Exercise brief: Leaving pictures aside, set down each line exactly, from the first line of the data to the line with "t me masa konkrete", both included.

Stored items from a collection
+--

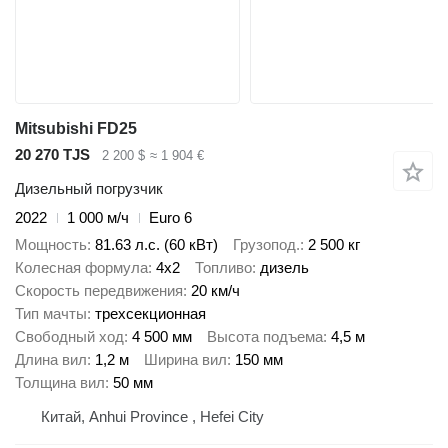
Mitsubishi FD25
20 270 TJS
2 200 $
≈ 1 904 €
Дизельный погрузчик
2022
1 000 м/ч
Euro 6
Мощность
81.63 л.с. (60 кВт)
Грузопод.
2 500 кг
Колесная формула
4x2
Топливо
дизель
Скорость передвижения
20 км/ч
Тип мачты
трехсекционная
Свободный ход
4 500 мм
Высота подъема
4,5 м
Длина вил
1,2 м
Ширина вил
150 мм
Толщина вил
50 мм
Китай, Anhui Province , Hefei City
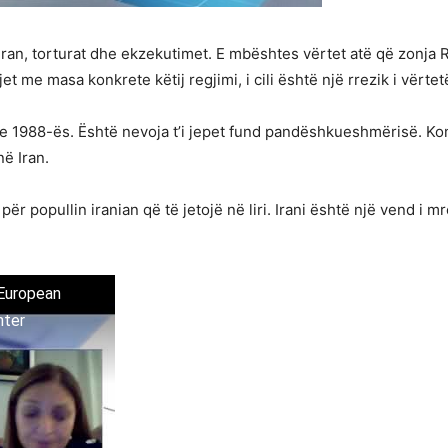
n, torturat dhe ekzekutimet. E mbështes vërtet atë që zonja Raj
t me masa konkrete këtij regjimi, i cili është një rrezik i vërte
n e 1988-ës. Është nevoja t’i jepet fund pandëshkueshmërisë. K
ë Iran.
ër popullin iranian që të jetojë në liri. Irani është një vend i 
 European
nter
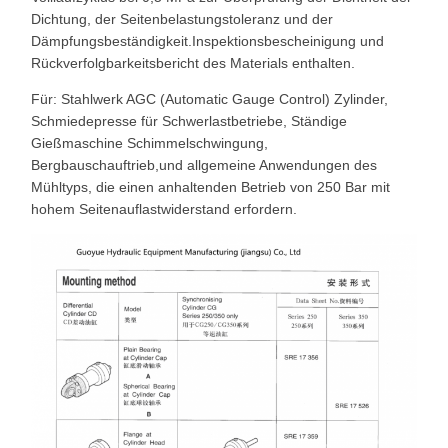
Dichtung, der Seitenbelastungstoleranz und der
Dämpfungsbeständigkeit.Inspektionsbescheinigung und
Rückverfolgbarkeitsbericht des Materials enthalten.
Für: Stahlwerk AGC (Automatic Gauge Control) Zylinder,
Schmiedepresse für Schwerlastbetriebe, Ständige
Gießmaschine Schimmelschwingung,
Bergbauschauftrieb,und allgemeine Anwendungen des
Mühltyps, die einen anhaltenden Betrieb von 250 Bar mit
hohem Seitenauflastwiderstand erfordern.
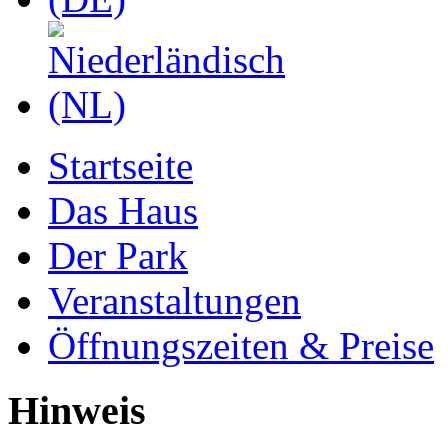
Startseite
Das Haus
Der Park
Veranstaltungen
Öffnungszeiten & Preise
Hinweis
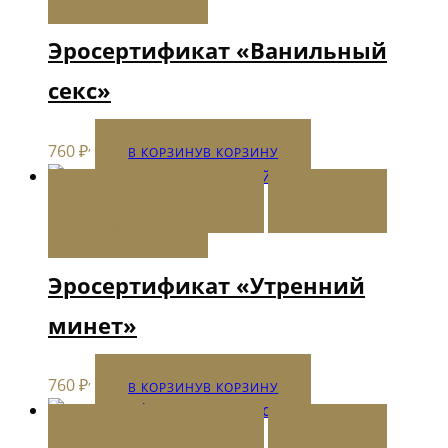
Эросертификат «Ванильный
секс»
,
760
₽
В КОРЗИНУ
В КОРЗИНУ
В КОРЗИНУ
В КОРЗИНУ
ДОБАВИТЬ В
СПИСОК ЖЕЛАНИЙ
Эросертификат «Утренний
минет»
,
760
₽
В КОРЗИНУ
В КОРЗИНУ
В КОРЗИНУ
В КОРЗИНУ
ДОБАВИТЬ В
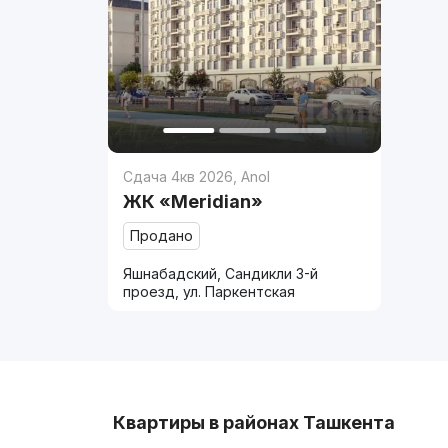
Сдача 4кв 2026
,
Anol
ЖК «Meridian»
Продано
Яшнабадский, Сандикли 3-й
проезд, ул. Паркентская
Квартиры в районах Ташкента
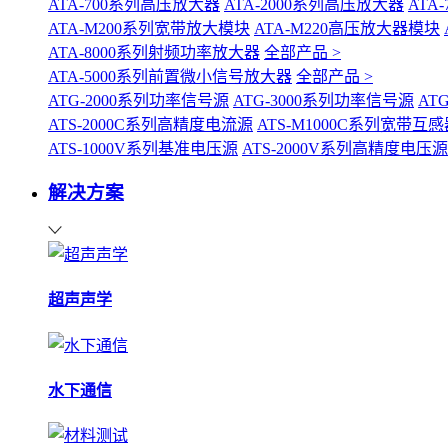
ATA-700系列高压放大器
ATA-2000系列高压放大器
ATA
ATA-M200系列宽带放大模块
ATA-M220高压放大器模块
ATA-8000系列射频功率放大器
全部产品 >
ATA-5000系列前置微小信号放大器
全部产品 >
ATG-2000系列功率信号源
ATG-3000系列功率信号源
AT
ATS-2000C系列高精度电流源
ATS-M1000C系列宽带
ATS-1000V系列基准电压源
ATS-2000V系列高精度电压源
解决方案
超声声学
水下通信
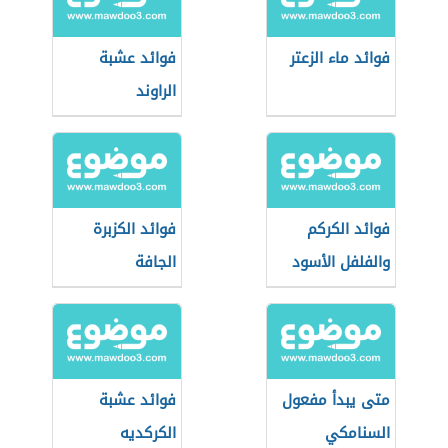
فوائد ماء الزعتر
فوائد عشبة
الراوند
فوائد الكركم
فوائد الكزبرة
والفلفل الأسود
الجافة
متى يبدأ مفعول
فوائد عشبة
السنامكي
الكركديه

+--

Exercise result:
Mitsubishi FD25
20 270 TJS
2 200 $
≈ 1 904 €
Дизельный погрузчик
2022
1 000 м/ч
Euro 6
Мощность
81.63 л.с. (60 кВт)
Грузопод.
2 500 кг
Колесная формула
4x2
Топливо
дизель
Скорость передвижения
20 км/ч
Тип мачты
трехсекционная
Свободный ход
4 500 мм
Высота подъема
4,5 м
Длина вил
1,2 м
Ширина вил
150 мм
Толщина вил
50 мм
Китай, Anhui Province , Hefei City
n, torturat dhe ekzekutimet. E mbështes vërtet atë që zonja Raj
t me masa konkrete këtij regjimi, i cili është një rrezik i vërte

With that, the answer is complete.